Местом привала была выбрана степная балка в шести километрах от ахтюбинской переправы. Добрая сотня верст осталась позади. После такого марша веки и ресницы тяжелее железных ставней на окнах, но не смыкаются: надо оглядеться и понять, как шли и куда пришли. За спиной тоже занимается заря.
– Нас, кажется, на край света привели, – недоумевали одни.
– Да, вместо одной – две зари. Такого еще нигде не видывали! – восклицали другие.
– Откуда придет взаправдашний рассвет? – спрашивали многие.
– Отоспишься, сам поймешь, – толковали те, кто по-опытнее.
Рассвело. Однако небо над степной балкой становилось все мрачнее и мрачнее. Полосы дыма с прожилками какой-то непонятной окраски, будто испарение крови, змеились над степью и посыпали землю пеплом, хлопьями сажи. Черная пороша в третьей неделе сентября. И не спится людям. Тревожно вглядываются они туда, откуда несет гарью и тротиловым чадом.
Тревожная бессонница истощает бойцов и командиров, которые после привала должны сделать еще один короткий, но очень напряженный бросок до берега Волги.
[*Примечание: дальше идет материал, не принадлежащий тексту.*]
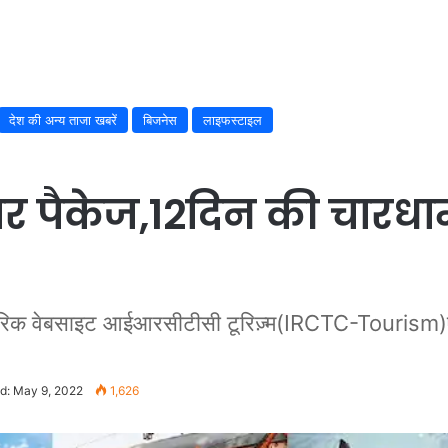
देश की अन्य ताजा खबरें
बिजनेस
लाइफस्टाइल
पैकेज,12दिन की चारधाम या
रिक वेबसाइट आईआरसीटीसी टूरिज़्म(IRCTC-Tourism)
d: May 9, 2022
1,626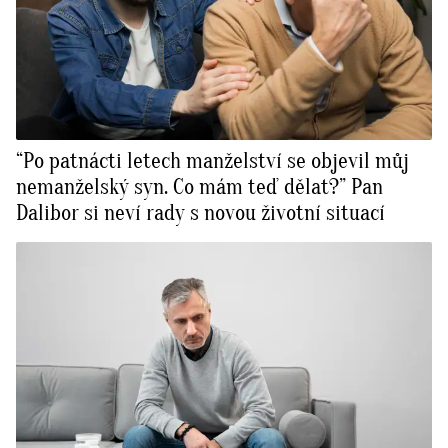
“Po patnácti letech manželství se objevil můj
nemanželský syn. Co mám teď dělat?” Pan
Dalibor si neví rady s novou životní situací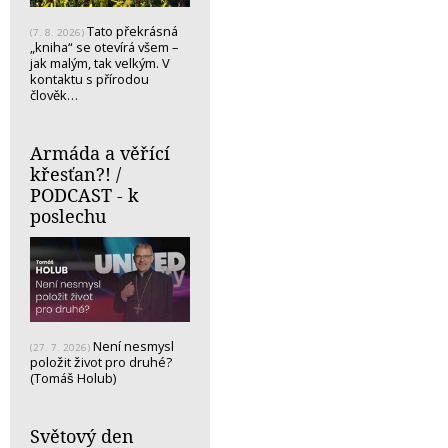
Tato překrásná
(7. 8. 2026)
„kniha“ se otevírá všem –
jak malým, tak velkým. V
kontaktu s přírodou
člověk…
Armáda a věřící
křesťan?! /
PODCAST - k
poslechu
Není nesmysl
(27. 7. 2026)
položit život pro druhé?
(Tomáš Holub)
Světový den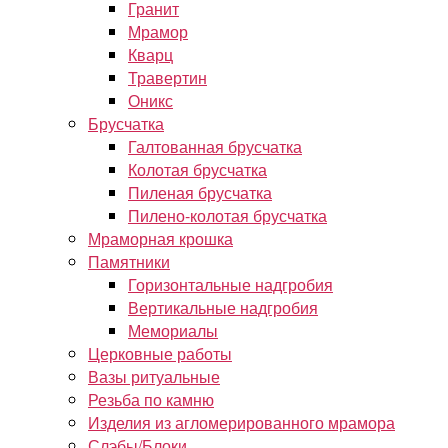
Гранит
Мрамор
Кварц
Травертин
Оникс
Брусчатка
Галтованная брусчатка
Колотая брусчатка
Пиленая брусчатка
Пилено-колотая брусчатка
Мраморная крошка
Памятники
Горизонтальные надгробия
Вертикальные надгробия
Мемориалы
Церковные работы
Вазы ритуальные
Резьба по камню
Изделия из агломерированного мрамора
Слэбы/Блоки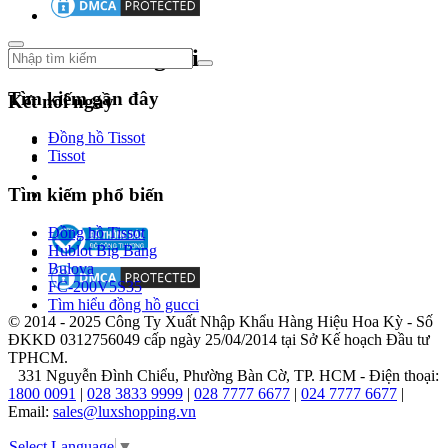
nhị.
Theo dõi chúng tôi
Tìm kiếm gần đây
Kết nối ngay
Đồng hồ Tissot
Tissot
Ghi
đậm
Tìm kiếm phổ biến
dấu
Đồng hồ Tissot
ấn
Hublot Big Bang
lịch
Bulova
FC-200V5S35
sử
Tìm hiểu đồng hồ gucci
cùng
© 2014 - 2025 Công Ty Xuất Nhập Khẩu Hàng Hiệu Hoa Kỳ - Số
ĐKKD 0312756049 cấp ngày 25/04/2014 tại Sở Kế hoạch Đầu tư
Franck
TPHCM.
Muller
331 Nguyễn Đình Chiểu, Phường Bàn Cờ, TP. HCM - Điện thoại:
1800 0091
|
028 3833 9999
|
028 7777 6677
|
024 7777 6677
|
Email:
sales@luxshopping.vn
Năm
1984
Select Language
▼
А там… в Сталинград. Утомленный и рассеянный боец – удобная цель для врага. Как внушить людям спокойствие и заставить спать? Хоть сеанс гипноза устраивай…
В каждой роте, в каждом подразделении есть свои моральные ориентиры. Это, как правило, смекалистые, проворные, рассудительные и смелые люди. Они утверждают свой авторитет умением предвидеть развитие событий чуть-чуть раньше других. У них неукротимая жадность знать и видеть как можно больше, ради чего готовы забыть об усталости.
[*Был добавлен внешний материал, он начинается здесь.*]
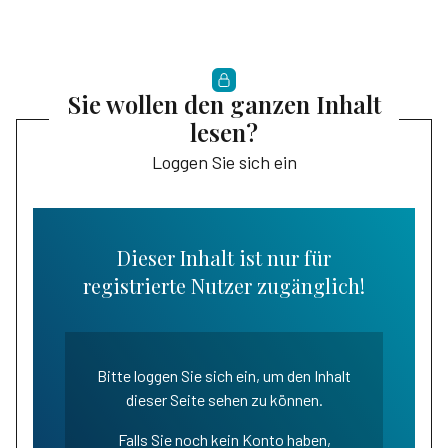
Sie wollen den ganzen Inhalt
lesen?
Loggen Sie sich ein
Dieser Inhalt ist nur für
registrierte Nutzer zugänglich!
Bitte loggen Sie sich ein, um den Inhalt
dieser Seite sehen zu können.
Falls Sie noch kein Konto haben,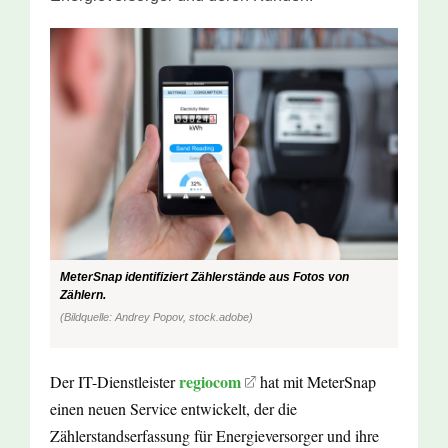
MeterSnap identifiziert Zählerstände aus Fotos von
Zählern.
(Bildquelle: Andrey Popov, stock.adobe)
regiocom
Der IT-Dienstleister
hat mit MeterSnap
einen neuen Service entwickelt, der die
Zählerstandserfassung für Energieversorger und ihre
И вот на высокий ахтюбинский берег я вывел трех таких бойцов. Они вышли и остолбенели, затем каждый из них отступил назад, словно под ногами зашевелилась и поползла земля. Поползла в гигантскую коловерть огня и дыма. Оступись – и втянет в самую глубь, не успеешь охнуть. Надо хоть дух перевести и уж тогда бросаться в эту кипень. Бойцы переглянулись и, чтоб не уличить друг друга в растерянности, снова сделали по шагу вперед. Это Иннокентий Сильченко, Иван Умников, Иосиф Кеберов – старожилы Рождественки помнят их.
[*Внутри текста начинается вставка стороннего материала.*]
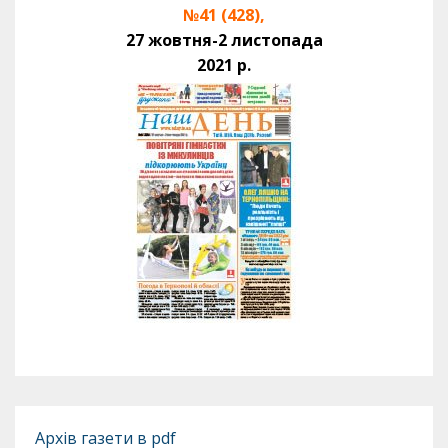
№41 (428),
27 жовтня-2 листопада
2021 р.
Архів газети в pdf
– Та-ак, – сказал самый рослый из них, артиллерист-наблюдатель Иннокентий Сильченко.
– Да, – подтвердил его земляк Иван Умников. До ухода на фронт он работал инструктором райкома партии, поэтому комиссар полка назначил его политбойцом минометной роты.
– И да, и так – все одно, – согласился с ними щуплый и верткий Иосиф Кеберов, партгрупорг полковых разведчиков. – Все равно нельзя робеть, раз на то пошло…
– Ты хотел сказать, – помолчав, продолжил его мысль артиллерист Сильченко: – «Раз пошла такая пьянка – режь последний огурец».
– Повтори еще раз, – попросил его Иван Умников.
Я прислушался к ним. Захотелось узнать, чем закончится разговор.
Сильченко повторил, и Умников от удивления широко открыл глаза. Удивляться было чему: Сильченко считался неизлечимым заикой, не мог произнести ни одного слова без мучительных усилий, а сейчас сказал так, будто никогда не заикался.
– Значит, ты всерьез испугался.
– Почему? – запальчиво произнес Сильченко.
– А очень просто: заикание испугом лечат.